[ClusterLabs] Antw: Re: Antw: [EXT] VIP monitor Timed Out
Ulrich Windl
Ulrich.Windl at rz.uni-regensburg.de
Mon Jul 5 04:05:42 EDT 2021
>>> Klaus Wenninger <kwenning at redhat.com> schrieb am 05.07.2021 um 09:13 in
Nachricht
<CALrDAo39EwprjNgrdrxDn7Gfnzn6a3u=NnCp7boszJ4rVP3h7g at mail.gmail.com>:
> Using DHCP? Maybe a glitch/issue during renewal ... but elaborate
> monitoring as suggested should show that ...
>
> On Mon, Jul 5, 2021 at 9:03 AM Ulrich Windl <
> Ulrich.Windl at rz.uni-regensburg.de> wrote:
>
>> Hi!
>>
>> See "ip_served" and "find_interface" (essentially "$IP2UTIL -o -f $FAMILY
>> addr
>> show") in the RA.
>> Basically it searches _all_ interfaces for $ipaddr/$netmask to locate the
>> interface when it could also examine the interface and look at the
address.
>> For many interfaces it could make a difference performance-wise IMHO.
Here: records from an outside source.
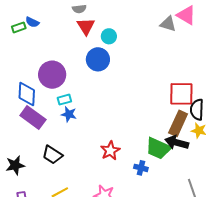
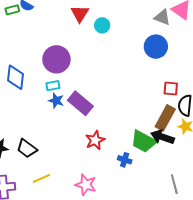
blue circle: (98, 59) -> (156, 47), moved
purple circle: (52, 75) -> (56, 59), moved
red square: (181, 94) -> (171, 89), size x0.6
purple rectangle: (33, 117) -> (80, 103), moved
black trapezoid: (52, 155) -> (27, 148), moved

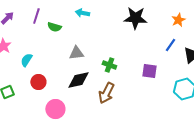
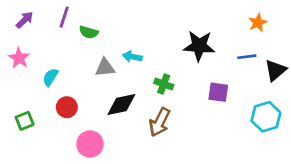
cyan arrow: (82, 13) -> (132, 57), moved
black star: (135, 18) -> (199, 46), moved
blue line: (170, 45) -> (247, 57), turned 48
gray triangle: (76, 53) -> (105, 68), moved

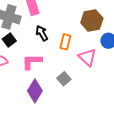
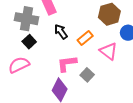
orange rectangle: (65, 42) -> (85, 38), turned 42
pink L-shape: (32, 62) -> (67, 64), moved

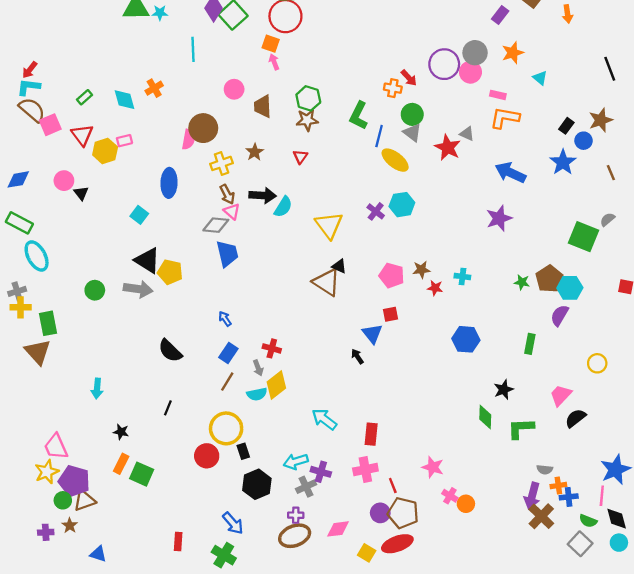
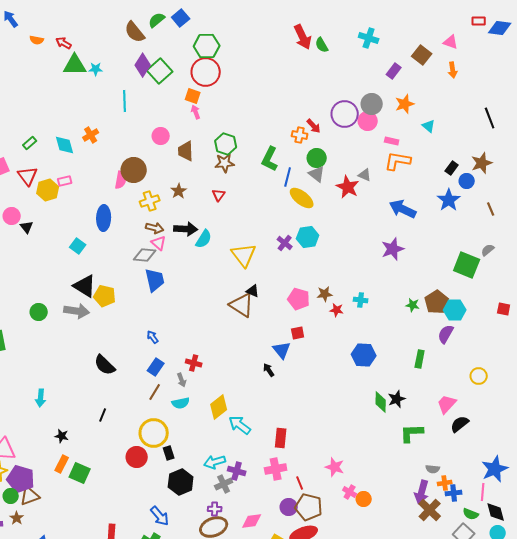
brown arrow: (227, 194) -> (155, 228), turned -48
yellow diamond: (276, 385) -> (219, 407), moved
green diamond: (485, 417) -> (381, 402), moved

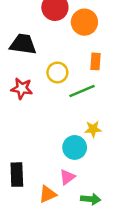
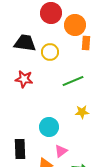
orange rectangle: (96, 61) -> (86, 43), moved
yellow circle: (57, 72) -> (50, 52), moved
cyan circle: (75, 147) -> (49, 127), moved

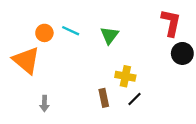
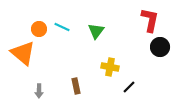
brown rectangle: (104, 98) -> (76, 86), moved
black line: (134, 99) -> (129, 87), moved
>> Maybe so a periodic sampling how long the corresponding command takes for
s/so/do/ # Sorry!
>> your
>> setup.
>> If it's not a timing issue, the interface may actually be gone
>> temporarily, or
>> the tools could have bugs.
>>
>> Regards,
>> Ulrich
>>
>> >>> PASERO Florent <florent.pasero at externe.bnpparibas.com> schrieb am
>> 01.07.2021 um
>> 17:29 in Nachricht
>> <
>>
>
PR0P264MB21394030D5C5120BB885E95DB4009 at PR0P264MB2139.FRAP264.PROD.OUTLOOK.COM
>> >:
>>
>> > Hi,
>> >
>> > Once or twice a week, we have a 'Timed out' on our VIP:
>> > ~$ pcs status
>> > Cluster name: zbx_pprod_Web_Core
>> > Cluster Summary:
>> > * Stack: corosync
>> > * Current DC: #####(version 2.0.5‑9.el8_4.1‑ba59be7122) ‑ partition
>> with
>> > quorum
>> > * Last updated: Mon Jun 28 16:32:09 2021
>> > * Last change: Mon Jun 14 12:42:57 2021 by root via cibadmin on
######
>> > * 2 nodes configured
>> > * 2 resource instances configured
>> >
>> > Node List:
>> > * Online: [ ##### #####]
>> >
>> > Full List of Resources:
>> > * Resource Group: zbx_pprod_Web_Core:
>> > * VIP (ocf::heartbeat:IPaddr2): Started #####
>> > * ZabbixServer (systemd:zabbix‑server): Started ######
>> >
>> > Failed Resource Actions:
>> > * VIP_monitor_5000 on ##### 'error' (1): call=69, status='Timed Out',
>> > exitreason='', last‑rc‑change='2021‑06‑24 14:41:57 +02:00', queued=0ms,
>> exec=0ms
>> > * VIP_monitor_5000 on ##### 'error' (1): call=11, status='Timed Out',
>> > exitreason='', last‑rc‑change='2021‑06‑17 14:18:20 +02:00', queued=0ms,
>> exec=0ms
>> >
>> >
>> > We have the same issue on two completely different clusters.
>> >
>> > We can see in the log :
>> > Jun 24 14:41:29 ##### pacemaker‑execd [1442069]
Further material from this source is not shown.